Below find the history of the jack-o'-lantern, from the Carnegie Museum of Natural History.
It’s dark out. The wind blows through the branches, bringing a chill that isn’t necessarily due to the temperature. Suddenly you find yourself hyperaware of every sound around you, and you start as you realize you see a pair of eyes glowing at you…until you realize it’s a jack-o'-lantern. Happy Halloween, indeed.
You may be wondering how jack-o'-lanterns became so popular, or why we carve them out of pumpkins. To know the origins of jack-o'-lanterns, we have to go across the Atlantic to the fens, or marshes, of rural Ireland. In the early 1600’s, the legend of a shadowy figure began to arise known as Stingy Jack (Jack the Smith, Flakey Jack, and other names are also in the folklore and can be used interchangeably).

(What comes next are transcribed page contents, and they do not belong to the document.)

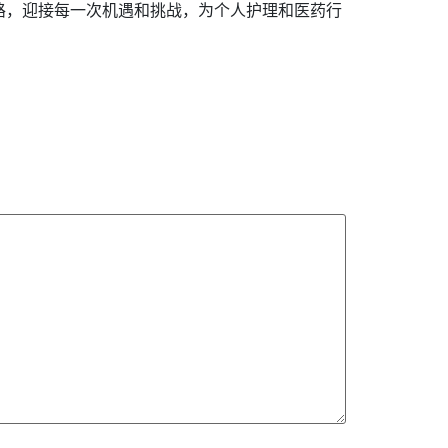
道路，迎接每一次机遇和挑战，为个人护理和医药行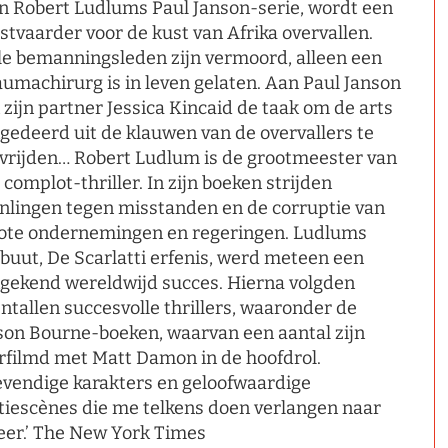
n Robert Ludlums Paul Janson-serie, wordt een
stvaarder voor de kust van Afrika overvallen.
le bemanningsleden zijn vermoord, alleen een
aumachirurg is in leven gelaten. Aan Paul Janson
 zijn partner Jessica Kincaid de taak om de arts
gedeerd uit de klauwen van de overvallers te
vrijden… Robert Ludlum is de grootmeester van
 complot-thriller. In zijn boeken strijden
nlingen tegen misstanden en de corruptie van
ote ondernemingen en regeringen. Ludlums
buut, De Scarlatti erfenis, werd meteen een
gekend wereldwijd succes. Hierna volgden
entallen succesvolle thrillers, waaronder de
son Bourne-boeken, waarvan een aantal zijn
rfilmd met Matt Damon in de hoofdrol.
evendige karakters en geloofwaardige
tiescènes die me telkens doen verlangen naar
er.’ The New York Times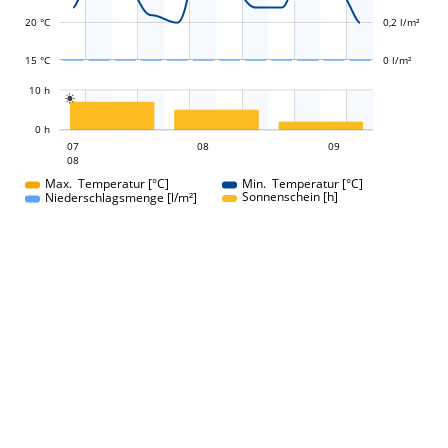
20 °C
0,2 l/m²
15 °C
0 l/m²
L
10 h

L
0 h
08
09
07
08
07
09
08
08
Max. Temperatur [°C]
Min. Temperatur [°C]
Sonnenschein [h]
Niederschlagsmenge [l/m²]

The most popular version of the tale involves Jack first tricking the Devil into changing his form, then trapping him in his transfigured state. Jack then offered the Devil out of the deal in exchange for not taking his soul for a long time. Some longer versions of the story have the Devil being tricked 3 or 4 different times.

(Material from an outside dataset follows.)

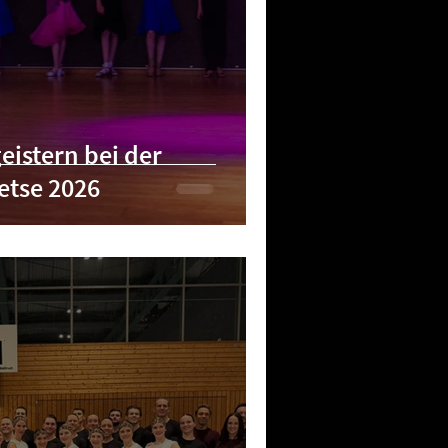
eistern bei der
etse 2026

Eventually though, time caught up with Jack and he was unable to trick the Devil again. Stingy Jack was sentenced to roam the Earth for all eternity with nothing but an ember given to him by the Devil to light his way.
There is also other folklore from this time surrounding what’s known as ignis fatuus, or false fire. False fire is an actual occurrence: scientifically, ignis fatuus is known as marsh gas and occurs during the spontaneous ignition of methane created by decaying plant matter in marshes or swampy areas. These two legends began to intertwine when many people in the moors of the British Isles saw the naturally occurring marsh gas, they attributed to Stingy Jack.
Many people in those areas also continued the Gaelic celebration of Samhain, with its rituals of going from house to house in search of food and drink (these are the origins trick-or-treating). As it was naturally dark in pre-industrial revolution Ireland, many would carve turnips, potatoes or other root vegetables and add coals or candles to create makeshift lanterns to help guide those celebrating Samhain. Occasionally these would be carved with faces, a tradition that continues to this day in Britain and Ireland.
The waves of immigrants created by the Great Potato Famine of the 1840’s, as with most immigrants, also had a role in traditional jack-o'-lanterns. They arrived in America to celebrate Halloween and were able to find a very particular new world crop that was much larger and easier to carve than their root vegetables of home: the winter squash, the most famous of which is a pumpkin. (There are also several French recipes for a pumpkin soup that suggest carving pumpkins for decoration as early as the 1760’s).
Pumpkins themselves were introduced by indigenous peoples to Europeans as early as the 1600’s, when tales of Jack first began. Several cultures mixed together in celebration of Halloween, creating the iconic pumpkin faces we still know today.